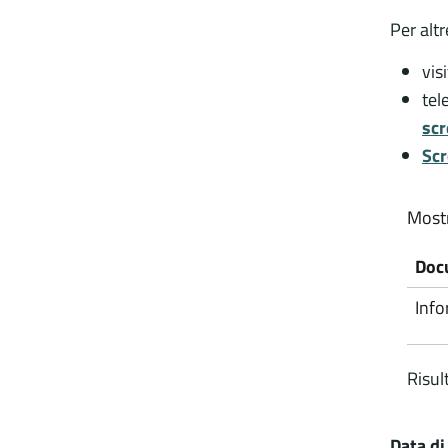
Per alt
vis
tel
scr
Sc
Most
Doc
Inf
Risul
Data di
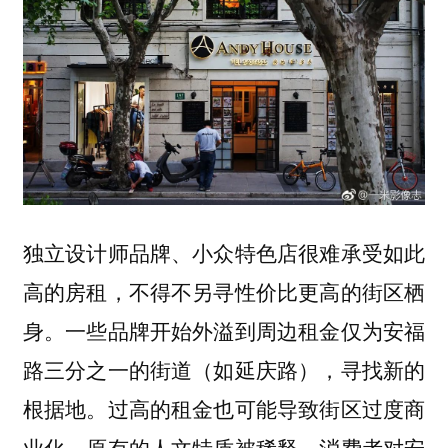
独立设计师品牌、小众特色店很难承受如此
高的房租，不得不另寻性价比更高的街区栖
身。一些品牌开始外溢到周边租金仅为安福
路三分之一的街道（如延庆路），寻找新的
根据地。过高的租金也可能导致街区过度商
业化，原有的人文特质被稀释，消费者对安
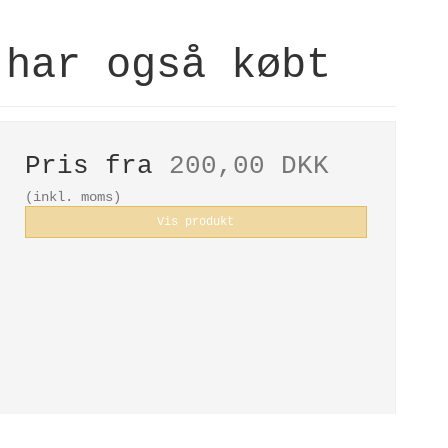
 har også købt
Pris fra
200,00 DKK
(inkl. moms)
Vis produkt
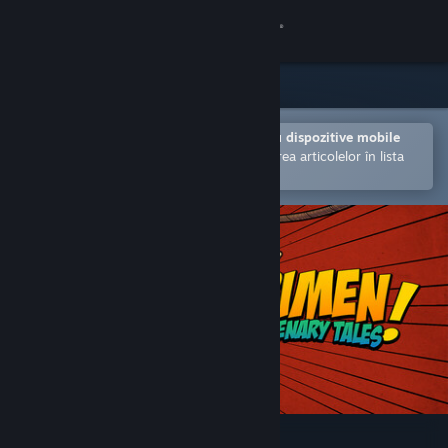
Conectează-te
Magazin
Comunitate
Deschide în aplicația Steam pentru dispozitive mobile
Facilitează achiziționarea și adăugarea articolelor în lista
de dorințe.
Despre
Asistență
Schimbă limba
Obține aplicația Steam pentru dispozitive mobile
Vezi site în versiunea pentru desktop
Crimen - Mercenary Tales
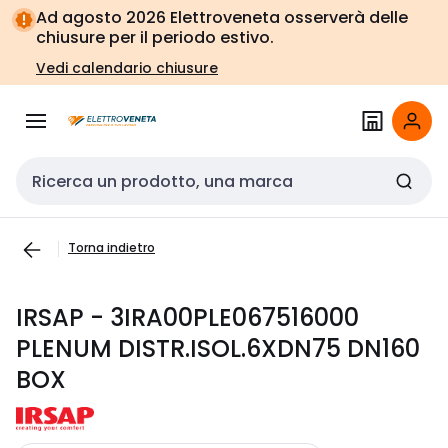
Vai alla
Vai
Ad agosto 2026 Elettroveneta osserverà delle
navigazione
alla
chiusure per il periodo estivo.
pagina
Vedi calendario chiusure
Cerca input
Torna indietro
IRSAP - 3IRA00PLE067516000
PLENUM DISTR.ISOL.6XDN75 DN160
BOX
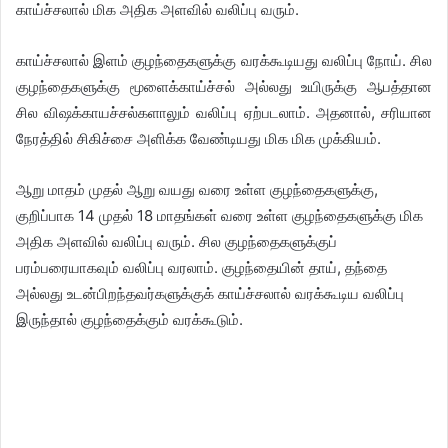
காய்ச்சலால் மிக அதிக அளவில் வலிப்பு வரும்.
காய்ச்சலால் இளம் குழந்தைகளுக்கு வரக்கூடியது வலிப்பு நோய். சில
குழந்தைகளுக்கு மூளைக்காய்ச்சல் அல்லது உயிருக்கு ஆபத்தான
சில விஷக்காயச்சல்களாலும் வலிப்பு ஏற்படலாம். அதனால், சரியான
நேரத்தில் சிகிச்சை அளிக்க வேண்டியது மிக மிக முக்கியம்.
ஆறு மாதம் முதல் ஆறு வயது வரை உள்ள குழந்தைகளுக்கு,
குறிப்பாக 14 முதல் 18 மாதங்கள் வரை உள்ள குழந்தைகளுக்கு மிக
அதிக அளவில் வலிப்பு வரும். சில குழந்தைகளுக்குப்
பரம்பரையாகவும் வலிப்பு வரலாம். குழந்தையின் தாய், தந்தை
அல்லது உடன்பிறந்தவர்களுக்குக் காய்ச்சலால் வரக்கூடிய வலிப்பு
இருந்தால் குழந்தைக்கும் வரக்கூடும்.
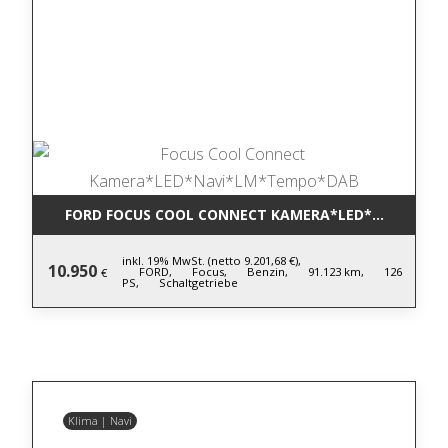
FORD FOCUS COOL CONNECT KAMERA*LED*NAVI*LM
inkl. 19% MwSt. (netto 9.201,68 €),
10.950
FORD,
Focus,
Benzin,
91.123 km,
126
€
PS,
Schaltgetriebe
Klima | Navi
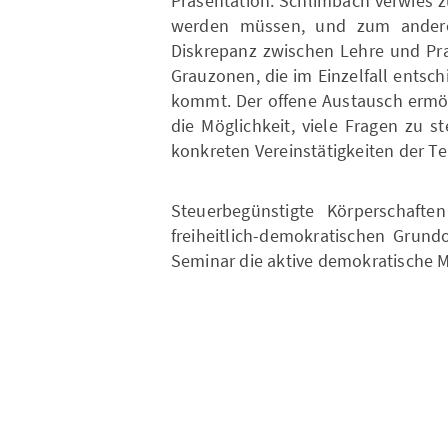
Präsentation. Schlimbach verwies 
werden müssen, und zum anderen
Diskrepanz zwischen Lehre und Prax
Grauzonen, die im Einzelfall ents
kommt. Der offene Austausch ermög
die Möglichkeit, viele Fragen zu st
konkreten Vereinstätigkeiten der T
Steuerbegünstigte Körperschaft
freiheitlich-demokratischen Grund
Seminar die aktive demokratische 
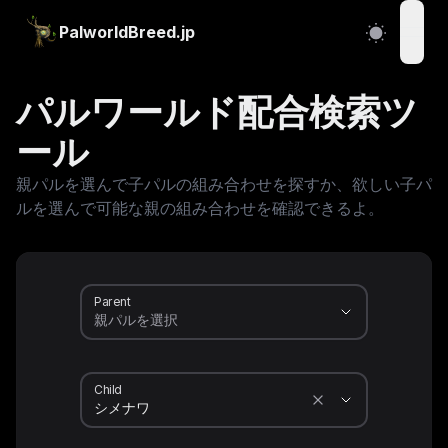
PalworldBreed.jp
open
パルワールド配合検索ツ
ール
親パルを選んで子パルの組み合わせを探すか、欲しい子パ
ルを選んで可能な親の組み合わせを確認できるよ。
Parent
Child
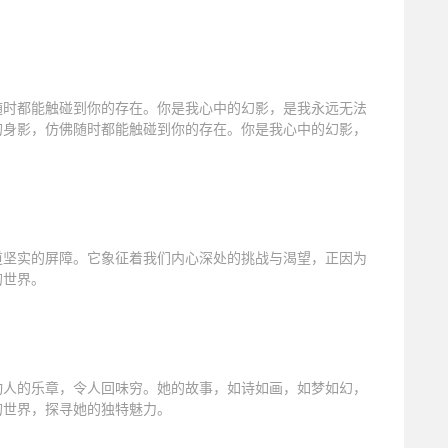
随时都能触碰到你的存在。你是我心中的幻影，是我永远无法
的身影，仿佛随时都能触碰到你的存在。你是我心中的幻影，
道坚实的屏障。它象征着我们内心深处的挑战与渴望，正因为
的世界。
动人的乐章，令人回味穷。她的故事，如诗如画，如梦如幻，
的世界，探寻她的独特魅力。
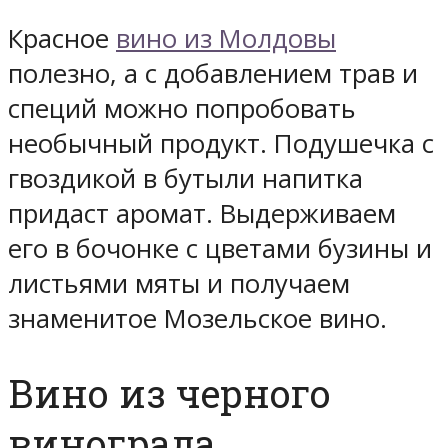
Красное
вино из Молдовы
полезно, а с добавлением трав и
специй можно попробовать
необычный продукт. Подушечка с
гвоздикой в бутыли напитка
придаст аромат. Выдерживаем
его в бочонке с цветами бузины и
листьями мяты и получаем
знаменитое Мозельское вино.
Вино из черного
винограда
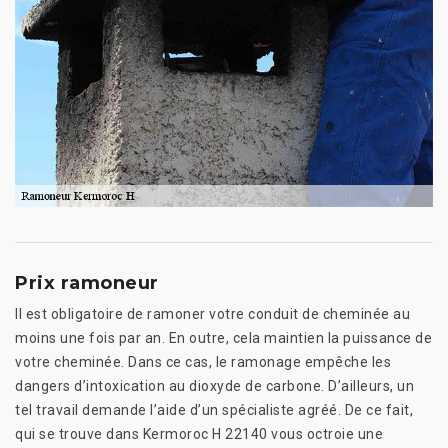
Prix ramoneur
Il est obligatoire de ramoner votre conduit de cheminée au
moins une fois par an. En outre, cela maintien la puissance de
votre cheminée. Dans ce cas, le ramonage empêche les
dangers d’intoxication au dioxyde de carbone. D’ailleurs, un
tel travail demande l’aide d’un spécialiste agréé. De ce fait,
qui se trouve dans Kermoroc H 22140 vous octroie une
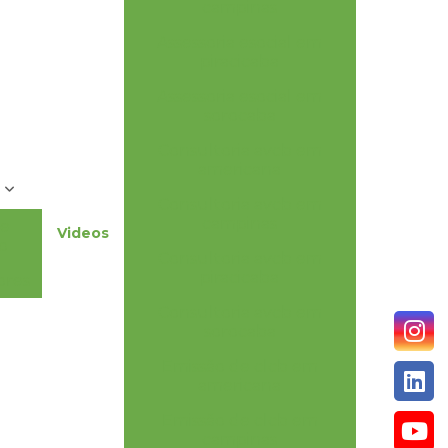
campinas
Assessoria esocial em
piracicaba
Assessoria esocial em
sorocaba
Consultoria avcb em
americana
o
Consultoria avcb em
campinas
he
Videos
o
Consultoria avcb em
piracicaba
ores
Consultoria avcb em
sorocaba
Emissão de clcb em
americana
Emissão de clcb em
campinas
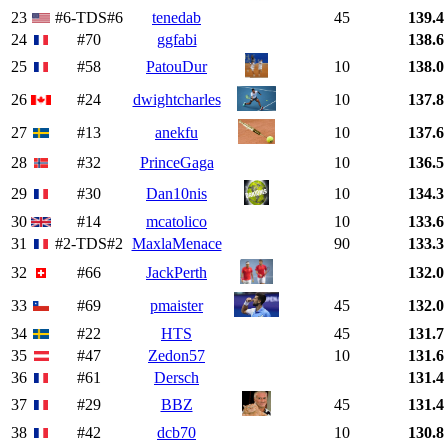
23
#6-TDS#6
tenedab
45
139.4
24
#70
ggfabi
138.6
25
#58
PatouDur
10
138.0
26
#24
dwightcharles
10
137.8
27
#13
anekfu
10
137.6
28
#32
PrinceGaga
10
136.5
29
#30
Dan10nis
10
134.3
30
#14
mcatolico
10
133.6
31
#2-TDS#2
MaxlaMenace
90
133.3
32
#66
JackPerth
132.0
33
#69
pmaister
45
132.0
34
#22
HTS
45
131.7
35
#47
Zedon57
10
131.6
36
#61
Dersch
131.4
37
#29
BBZ
45
131.4
38
#42
dcb70
10
130.8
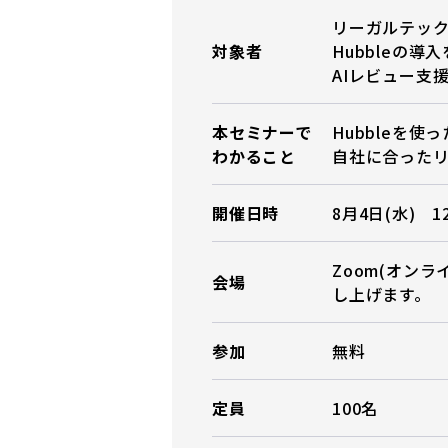
リーガルテッ
対象者
Hubbleの
AIレビュー支援
本セミナーで
Hubbleを
わかること
自社に合った
開催日時
8月4日(水) 12
Zoom(オン
会場
し上げます。
参加
無料
定員
100名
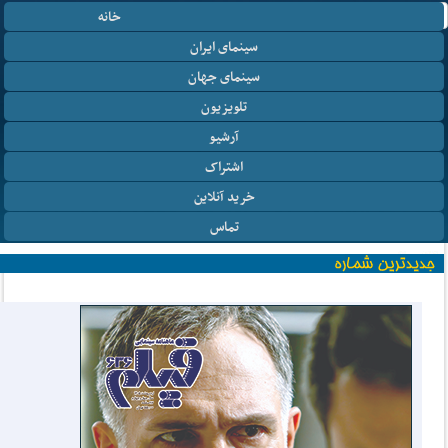
خانه
سینمای ایران
سینمای جهان
تلویزیون
آرشیو
اشتراک
خرید آنلاین
تماس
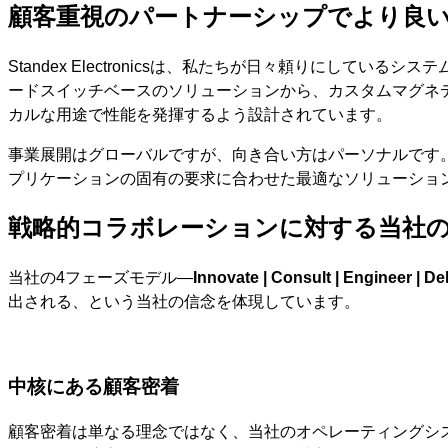
顧客重視のパートナーシップ
でより良
キ
ッ
プ
Standex Electronicsは、私たちが日々頼りに
ードスイッチベースのソリューションから、カスタムマグネ
カルな用途で性能を発揮するよう設計されています。
事業展開はグローバルですが、向き合い方はパーソナルです
プリケーションの固有の要求に合わせた最適なソリューショ
戦略的コラボレーションに対する当社
当社の4フェーズモデル—
Innovate | Consult | Engineer | Del
出される、という当社の信念を体現しています。
中核にある顧客密着
顧客密着は単なる理念ではなく、当社のオペレーティングシ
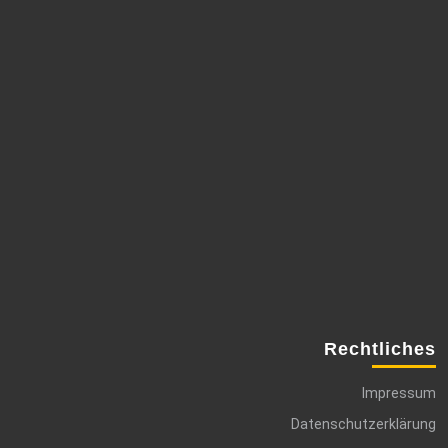
Rechtliches
Impressum
Datenschutzerklärung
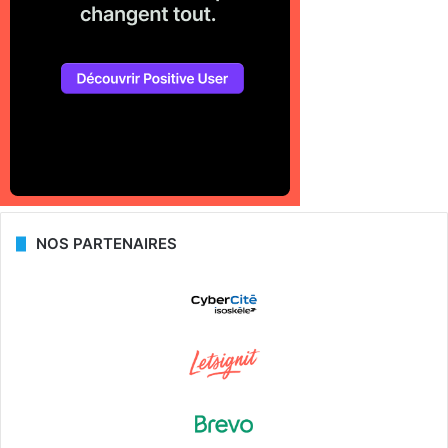
NOS PARTENAIRES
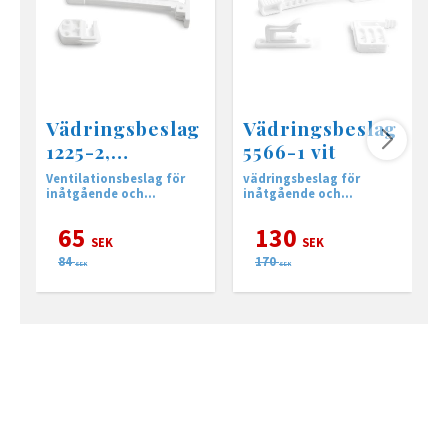
Vädringsbeslag
Vädringsbeslag
1225-2,
5566-1 vit
inåtgående
Ventilationsbeslag för
vädringsbeslag för
f
inåtgående och
inåtgående och
utåtgående fönster.
utåtgående fönster.
65
130
SEK
SEK
84
170
SEK
SEK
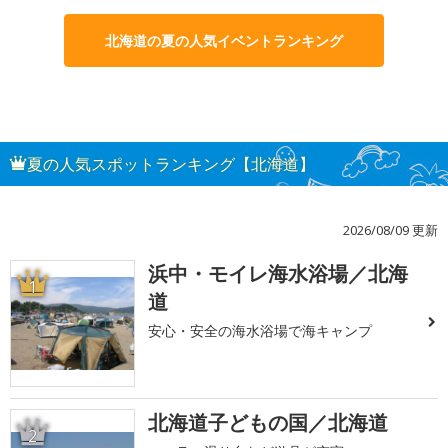
北海道の夏の人気イベントランキング
夏の人気スポットランキング【北海道】
2026/08/09 更新
浜中・モイレ海水浴場／北海
1
道
安心・安全の海水浴場で海キャンプ
北海道子どもの国／北海道
2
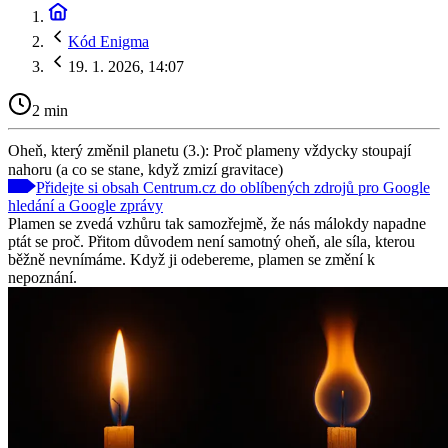
Kód Enigma
19. 1. 2026, 14:07
2 min
Oheň, který změnil planetu (3.): Proč plameny vždycky stoupají
nahoru (a co se stane, když zmizí gravitace)
Přidejte si obsah Centrum.cz do oblíbených zdrojů pro Google
hledání a Google zprávy
Plamen se zvedá vzhůru tak samozřejmě, že nás málokdy napadne
ptát se proč. Přitom důvodem není samotný oheň, ale síla, kterou
běžně nevnímáme. Když ji odebereme, plamen se změní k
nepoznání.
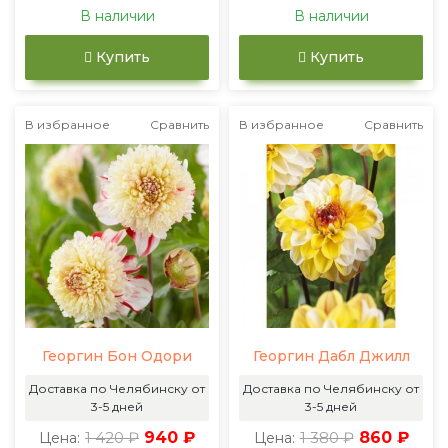
В наличии
В наличии
Купить
Купить
В избранное
Сравнить
В избранное
Сравнить
Георгин Бон Одори
Георгин Дабл Джилл
Доставка по Челябинску от
Доставка по Челябинску от
3-5 дней
3-5 дней
1 420 ₽
940 ₽
1 380 ₽
860 ₽
Цена:
Цена:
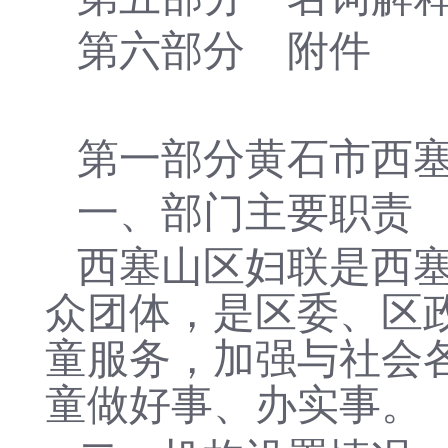
第
六
部分
附件
第一部分黄石市西
一、部门主要职责
西塞山区妇联是西
众团体，是区委、区
童服务，加强与社会
童做好事、办实事。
----------------------------------------
* [The problem]: Restate the material above exactly. Exclude all pictures.

* [Reply]:
Per alt
vis
tel
scr
Sc
Most
Doc
Inf
Risul
Data di
独立设计师品牌、小众特色店很难承受如此
高的房租，不得不另寻性价比更高的街区栖
身。一些品牌开始外溢到周边租金仅为安福
路三分之一的街道（如延庆路），寻找新的
根据地。过高的租金也可能导致街区过度商
业化，原有的人文特质被稀释，消费者对安
 har også købt
Pris fra
200,00 DKK
(inkl. moms)
Vis produkt
Conectează-te
Magazin
Comunitate
Deschide în aplicația Steam pentru dispozitive mobile
Facilitează achiziționarea și adăugarea articolelor în lista
de dorințe.
Despre
Asistență
Schimbă limba
Obține aplicația Steam pentru dispozitive mobile
Vezi site în versiunea pentru desktop
Crimen - Mercenary Tales
Vai alla
Vai
Ad agosto 2026 Elettroveneta osserverà delle
navigazione
alla
chiusure per il periodo estivo.
pagina
Vedi calendario chiusure
Cerca input
Torna indietro
IRSAP - 3IRA00PLE067516000
PLENUM DISTR.ISOL.6XDN75 DN160
BOX
காய்ச்சலால் மிக அதிக அளவில் வலிப்பு வரும்.
காய்ச்சலால் இளம் குழந்தைகளுக்கு வரக்கூடியது வலிப்பு நோய். சில
குழந்தைகளுக்கு மூளைக்காய்ச்சல் அல்லது உயிருக்கு ஆபத்தான
சில விஷக்காயச்சல்களாலும் வலிப்பு ஏற்படலாம். அதனால், சரியான
நேரத்தில் சிகிச்சை அளிக்க வேண்டியது மிக மிக முக்கியம்.
ஆறு மாதம் முதல் ஆறு வயது வரை உள்ள குழந்தைகளுக்கு,
குறிப்பாக 14 முதல் 18 மாதங்கள் வரை உள்ள குழந்தைகளுக்கு மிக
அதிக அளவில் வலிப்பு வரும். சில குழந்தைகளுக்குப்
பரம்பரையாகவும் வலிப்பு வரலாம். குழந்தையின் தாய், தந்தை
அல்லது உடன்பிறந்தவர்களுக்குக் காய்ச்சலால் வரக்கூடிய வலிப்பு
இருந்தால் குழந்தைக்கும் வரக்கூடும்.
FORD FOCUS COOL CONNECT KAMERA*LED*NAVI*LM
inkl. 19% MwSt. (netto 9.201,68 €),
10.950
FORD,
Focus,
Benzin,
91.123 km,
126
€
PS,
Schaltgetriebe
Klima | Navi
Präsentation. Schlimbach verwies 
werden müssen, und zum anderen
Diskrepanz zwischen Lehre und Prax
Grauzonen, die im Einzelfall ents
kommt. Der offene Austausch ermög
die Möglichkeit, viele Fragen zu st
konkreten Vereinstätigkeiten der T
Steuerbegünstigte Körperschaft
freiheitlich-demokratischen Grund
Seminar die aktive demokratische 
PalworldBreed.jp
open
パルワールド配合検索ツ
ール
親パルを選んで子パルの組み合わせを探すか、欲しい子パ
ルを選んで可能な親の組み合わせを確認できるよ。
Parent
Child
随时都能触碰到你的存在。你是我心中的幻影，是我永远无法
的身影，仿佛随时都能触碰到你的存在。你是我心中的幻影，
道坚实的屏障。它象征着我们内心深处的挑战与渴望，正因为
的世界。
动人的乐章，令人回味穷。她的故事，如诗如画，如梦如幻，
的世界，探寻她的独特魅力。
Красное
вино из Молдовы
полезно, а с добавлением трав и
специй можно попробовать
необычный продукт. Подушечка с
гвоздикой в бутыли напитка
придаст аромат. Выдерживаем
его в бочонке с цветами бузины и
листьями мяты и получаем
знаменитое Мозельское вино.
Вино из черного
винограда
Prix ramoneur
Il est obligatoire de ramoner votre conduit de cheminée au
moins une fois par an. En outre, cela maintien la puissance de
votre cheminée. Dans ce cas, le ramonage empêche les
dangers d’intoxication au dioxyde de carbone. D’ailleurs, un
tel travail demande l’aide d’un spécialiste agréé. De ce fait,
qui se trouve dans Kermoroc H 22140 vous octroie une
campinas
Assessoria esocial em
piracicaba
Assessoria esocial em
sorocaba
Consultoria avcb em
americana
o
Consultoria avcb em
campinas
he
Videos
o
Consultoria avcb em
piracicaba
ores
Consultoria avcb em
sorocaba
Emissão de clcb em
americana
Emissão de clcb em
campinas
23
#6-TDS#6
tenedab
45
139.4
24
#70
ggfabi
138.6
25
#58
PatouDur
10
138.0
26
#24
dwightcharles
10
137.8
27
#13
anekfu
10
137.6
28
#32
PrinceGaga
10
136.5
29
#30
Dan10nis
10
134.3
30
#14
mcatolico
10
133.6
31
#2-TDS#2
MaxlaMenace
90
133.3
32
#66
JackPerth
132.0
33
#69
pmaister
45
132.0
34
#22
HTS
45
131.7
35
#47
Zedon57
10
131.6
36
#61
Dersch
131.4
37
#29
BBZ
45
131.4
38
#42
dcb70
10
130.8
リーガルテッ
対象者
Hubbleの
AIレビュー支援
本セミナーで
Hubbleを
わかること
自社に合った
開催日時
8月4日(水) 12
Zoom(オン
会場
し上げます。
参加
無料
定員
100名
خانه
سینمای ایران
سینمای جهان
تلویزیون
آرشیو
اشتراک
خرید آنلاین
تماس
顧客重視のパートナーシップ
でより良
キ
ッ
プ
Standex Electronicsは、私たちが日々頼りに
ードスイッチベースのソリューションから、カスタムマグネ
カルな用途で性能を発揮するよう設計されています。
事業展開はグローバルですが、向き合い方はパーソナルです
プリケーションの固有の要求に合わせた最適なソリューショ
戦略的コラボレーションに対する当社
当社の4フェーズモデル—
Innovate | Consult | Engineer | Del
出される、という当社の信念を体現しています。
中核にある顧客密着
顧客密着は単なる理念ではなく、当社のオペレーティングシ
Rechtliches
Impressum
Datenschutzerklärung
NOS PARTENAIRES
Vädringsbeslag
Vädringsbeslag
1225-2,
5566-1 vit
inåtgående
Ventilationsbeslag för
vädringsbeslag för
f
inåtgående och
inåtgående och
utåtgående fönster.
utåtgående fönster.
65
130
SEK
SEK
84
170
SEK
SEK
北海道の夏の人気イベントランキング
夏の人気スポットランキング【北海道】
2026/08/09 更新
浜中・モイレ海水浴場／北海
1
道
安心・安全の海水浴場で海キャンプ
北海道子どもの国／北海道
2
Kód Enigma
19. 1. 2026, 14:07
2 min
Oheň, který změnil planetu (3.): Proč plameny vždycky stoupají
nahoru (a co se stane, když zmizí gravitace)
Přidejte si obsah Centrum.cz do oblíbených zdrojů pro Google
hledání a Google zprávy
Plamen se zvedá vzhůru tak samozřejmě, že nás málokdy napadne
ptát se proč. Přitom důvodem není samotný oheň, ale síla, kterou
běžně nevnímáme. Když ji odebereme, plamen se změní k
nepoznání.
В наличии
В наличии
Купить
Купить
В избранное
Сравнить
В избранное
Сравнить
Георгин Бон Одори
Георгин Дабл Джилл
Доставка по Челябинску от
Доставка по Челябинску от
3-5 дней
3-5 дней
1 420 ₽
940 ₽
1 380 ₽
860 ₽
Цена:
Цена:
第
六
部分
附件
第一部分黄石市西
一、部门主要职责
西塞山区妇联是西
众团体，是区委、区
童服务，加强与社会
童做好事、办实事。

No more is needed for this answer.